Materials provided START

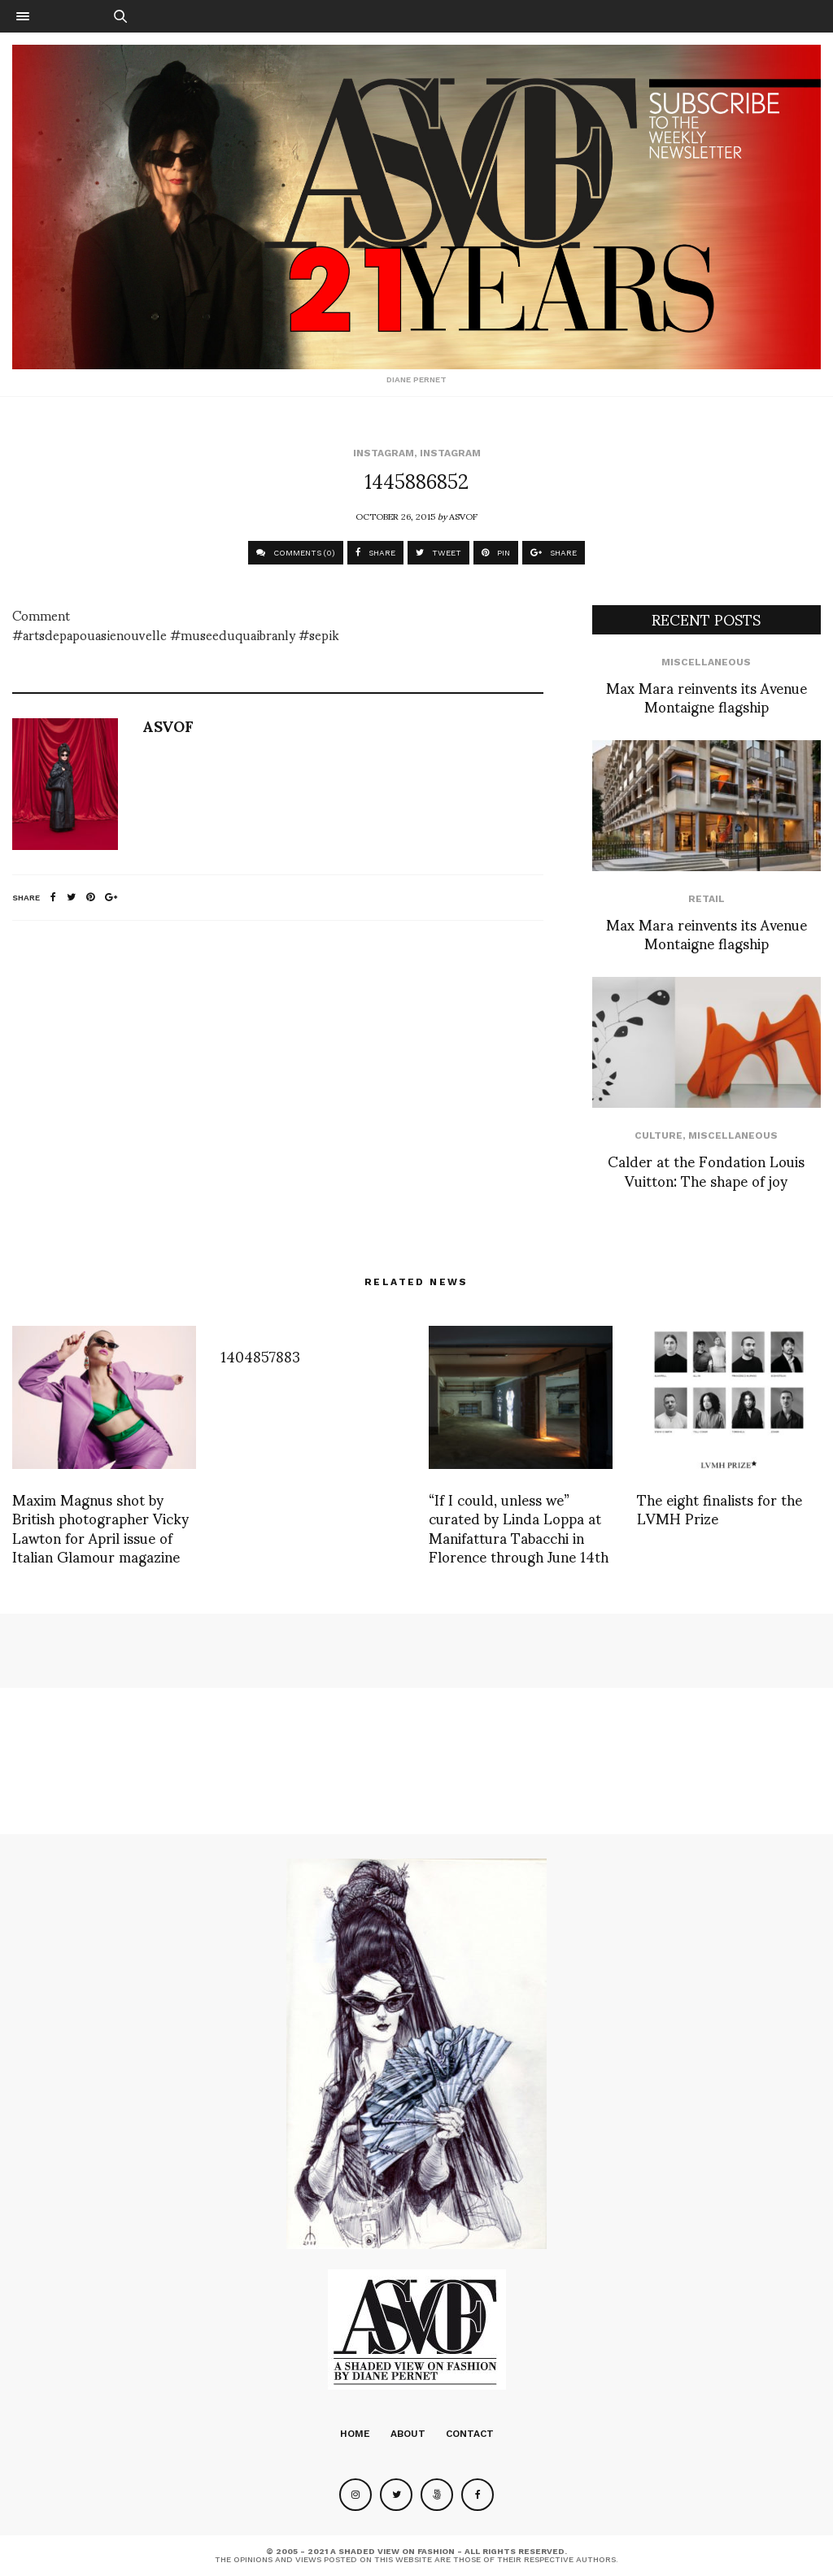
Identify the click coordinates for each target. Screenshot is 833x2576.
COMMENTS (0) (295, 552)
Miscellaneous (706, 662)
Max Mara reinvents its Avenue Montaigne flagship (706, 696)
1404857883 (260, 1355)
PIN (496, 552)
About (407, 2433)
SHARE (375, 552)
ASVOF (463, 516)
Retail (706, 898)
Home (355, 2433)
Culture (659, 1135)
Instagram (383, 453)
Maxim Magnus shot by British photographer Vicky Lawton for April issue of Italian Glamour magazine (100, 1527)
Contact (470, 2433)
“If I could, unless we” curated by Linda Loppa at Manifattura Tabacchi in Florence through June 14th (518, 1527)
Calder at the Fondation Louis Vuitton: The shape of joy (706, 1170)
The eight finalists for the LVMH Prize (719, 1508)
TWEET (438, 552)
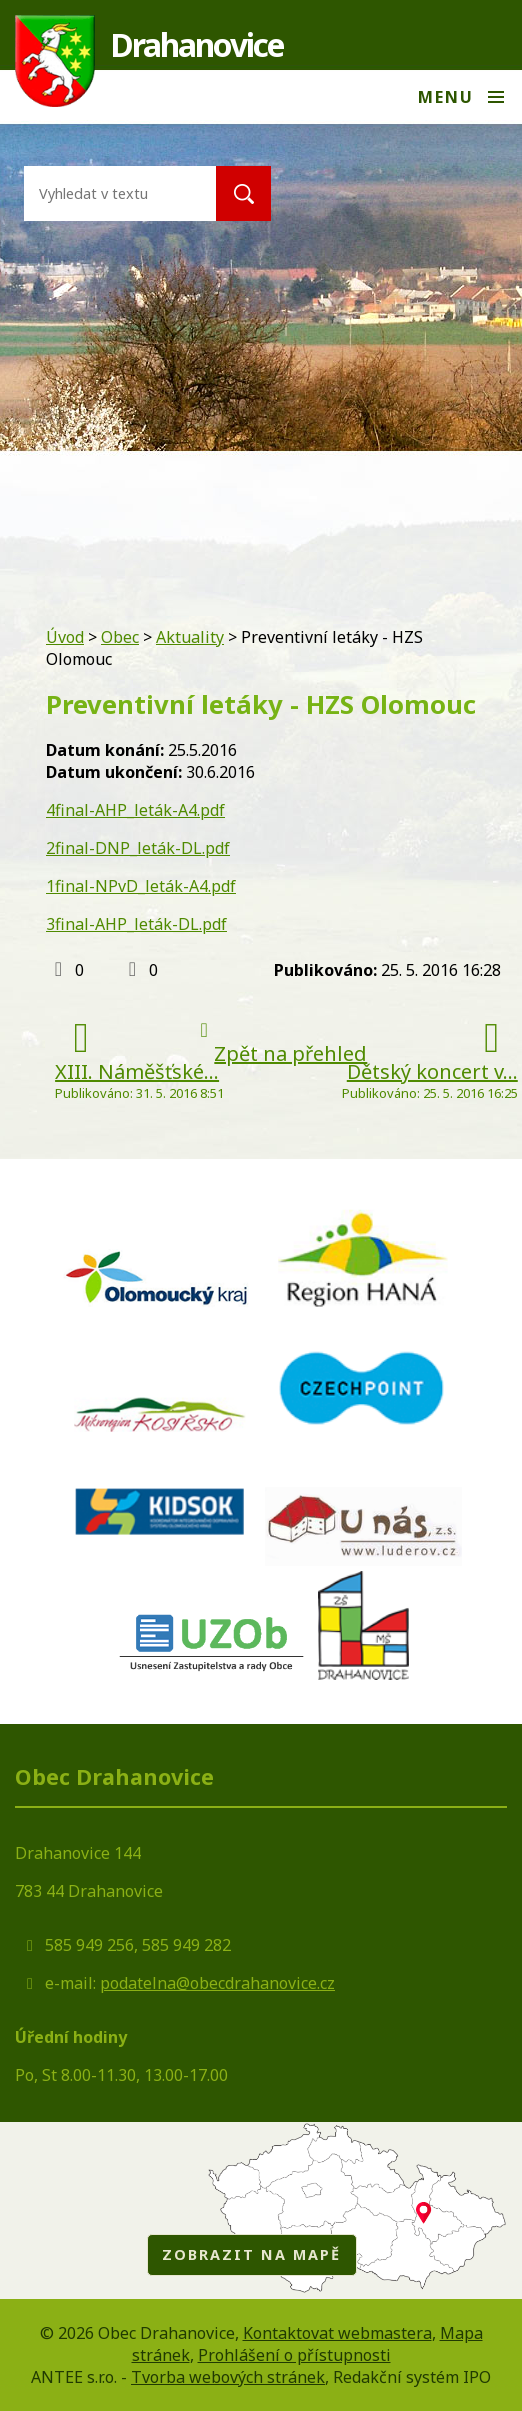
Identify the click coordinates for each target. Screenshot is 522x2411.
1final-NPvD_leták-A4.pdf (141, 886)
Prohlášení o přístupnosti (294, 2355)
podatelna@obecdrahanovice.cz (217, 1983)
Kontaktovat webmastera (337, 2333)
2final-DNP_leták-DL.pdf (138, 848)
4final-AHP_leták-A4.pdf (135, 810)
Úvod (65, 637)
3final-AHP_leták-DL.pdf (136, 924)
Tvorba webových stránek (228, 2377)
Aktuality (190, 637)
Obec (120, 637)
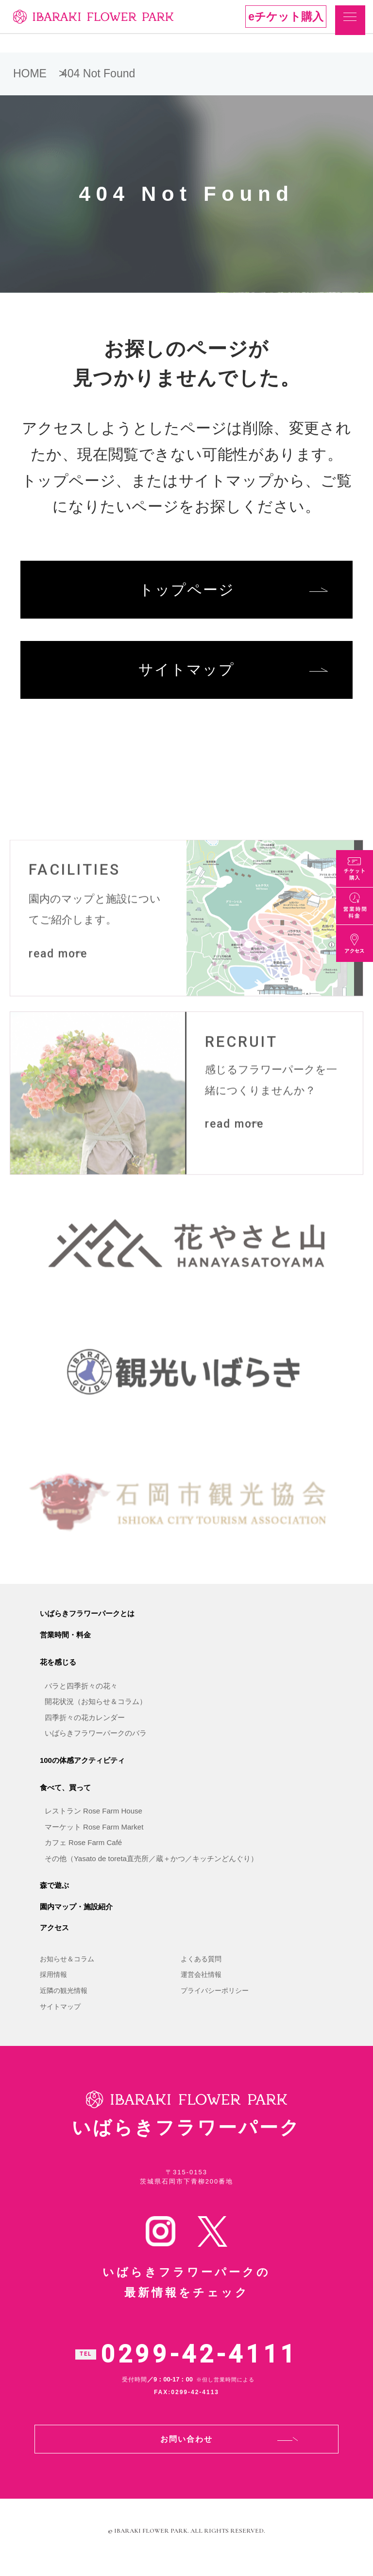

Materials provided END

What this task involves
Reproduce exactly, with every picture left out, the lines from the one that contains "1final-NPvD_leták-A4.pdf (141, 886)" to the final line of the records above.

Completed task
1final-NPvD_leták-A4.pdf (141, 886)
Prohlášení o přístupnosti (294, 2355)
podatelna@obecdrahanovice.cz (217, 1983)
Kontaktovat webmastera (337, 2333)
2final-DNP_leták-DL.pdf (138, 848)
4final-AHP_leták-A4.pdf (135, 810)
Úvod (65, 637)
3final-AHP_leták-DL.pdf (136, 924)
Tvorba webových stránek (228, 2377)
Aktuality (190, 637)
Obec (120, 637)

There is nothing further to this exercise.